Researchers
Project Summary
- Show how crop yield prediction using Earth Observation data presents challenges due to the diverse data modalities and the limited availability of relevant datasets, which are often proprietary or private.
- However, the performance of federated learning is significantly influenced by the number of clients and the distribution of data among them. This study investigates the impact of aggregation levels on federated learning using a proxy model trained on crop type data derived from Copernicus Sentinel-2 images.
- The analysis also includes an examination of the current and future distributions of crop yield datasets to determine the optimal aggregation levels for effective federated learning.
- Findings highlight that dataset size directly affects the learning outcomes and the degree of privacy that can be maintained.
- Differential privacy techniques are also discussed in relation to the challenges posed by varying dataset sizes.
- Working with the Φ-lab to create federated learning software for Earth Observation data.
- Produced a journal paper on the above topics, currently in review for Nature Scientific Reports Journal Federated Learning Special Issue.
Development Tools
- Copernicus Sentinel-2 Images from SentinelHub – Used as satellite imagery input into federated learning.
- ESA WorldCereal – Used as data labels for satellite imagery in federated learning.
- Crop production in EU standard humidity by NUTS 2 region from EUROSTAT – Used as data labels for satellite imagery in federated learning.
- PyTorch and other assorted libraries – Used to develop code for federated learning.
- Hugging face and Github to publish data and code.
- The Φ-lab EOHPC was used to train the federated learning model
Development Outputs
- Github storing all code and links to original unprocessed datasets - https://github.com/strath-ace/smart-dao
- Hugging face storing all pre-processed datasets - https://huggingface.co/0x365 If any, provide the list of publications developed during this collaboration using IEEE citation style (here for reference).

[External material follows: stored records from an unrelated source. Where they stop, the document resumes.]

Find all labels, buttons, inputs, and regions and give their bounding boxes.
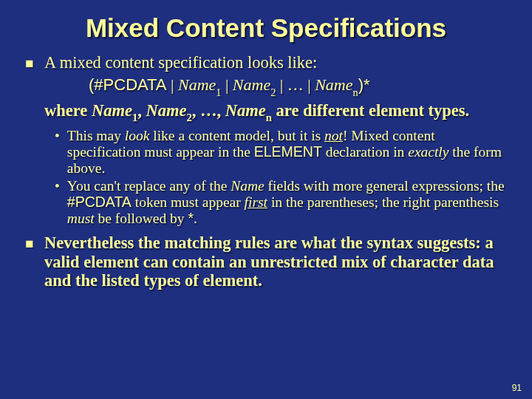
square-bullet-icon: ◼ — [25, 238, 34, 290]
where-line: where Name1, Name2, …, Namen are differe… — [44, 101, 507, 123]
sub-bullet-2: • You can't replace any of the Name fiel… — [55, 178, 507, 226]
sub-bullets: • This may look like a content model, bu… — [55, 128, 507, 226]
bullet-item-2: ◼ Nevertheless the matching rules are wh… — [25, 233, 507, 290]
syntax-line: (#PCDATA | Name1 | Name2 | … | Namen)* — [89, 76, 507, 96]
dot-bullet-icon: • — [55, 128, 60, 176]
square-bullet-icon: ◼ — [25, 58, 34, 72]
slide-body: ◼ A mixed content specification looks li… — [25, 53, 507, 290]
bullet-item-1: ◼ A mixed content specification looks li… — [25, 53, 507, 72]
page-number: 91 — [512, 383, 522, 393]
bullet-1-text: A mixed content specification looks like… — [44, 53, 507, 72]
slide-title: Mixed Content Specifications — [25, 13, 507, 43]
dot-bullet-icon: • — [55, 178, 60, 226]
sub-bullet-1: • This may look like a content model, bu… — [55, 128, 507, 176]
bullet-2-text: Nevertheless the matching rules are what… — [44, 233, 507, 290]
slide: Mixed Content Specifications ◼ A mixed c… — [0, 0, 532, 399]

- Article currently in review in Nature Scientific Reports Special Issue on Federated Learning (therefore no citation yet) (https://www.nature.com/collections/jfabbbcjbg)
Project Description
Abstract: Crop yield prediction using Earth Observation data presents challenges due to the diverse data modalities and the limited availability of relevant datasets, which are often proprietary or private. Decentralised federated learning has been proposed as a solution to address these privacy concerns. However, the performance of federated learning is significantly influenced by the number of clients and the distribution of data among them. This study investigates the impact of aggregation levels on federated learning using a proxy model trained on crop type data derived from Copernicus Sentinel-2 images. The analysis also includes an examination of the current and future distributions of crop yield datasets to determine the optimal aggregation levels for effective federated learning. The findings highlight that dataset size directly affects the learning outcomes and the degree of privacy that can be maintained. Differential privacy techniques are also discussed in relation to the challenges posed by varying dataset sizes. Please find attached in the email, the submitted publication and the images within. This has been only submitted so is not to be shared outside of what is required for this report. I worked with Nicolas Longépé and other members of the Φ-lab. I gained invaluable skills for EO as well as Machine Learning and was able to produce code for decentralised federated learning for EO, something that I believe had not been done before within the Φ-lab. I was also able to assist with topics for distributed systems, decentralised technologies such as those related to Web3 and federated learning. All in the context of EO and disaster response with EO. I was able to assist as an “expert” on Web3 in meetings from the Φ-lab with other companies relating to Web3.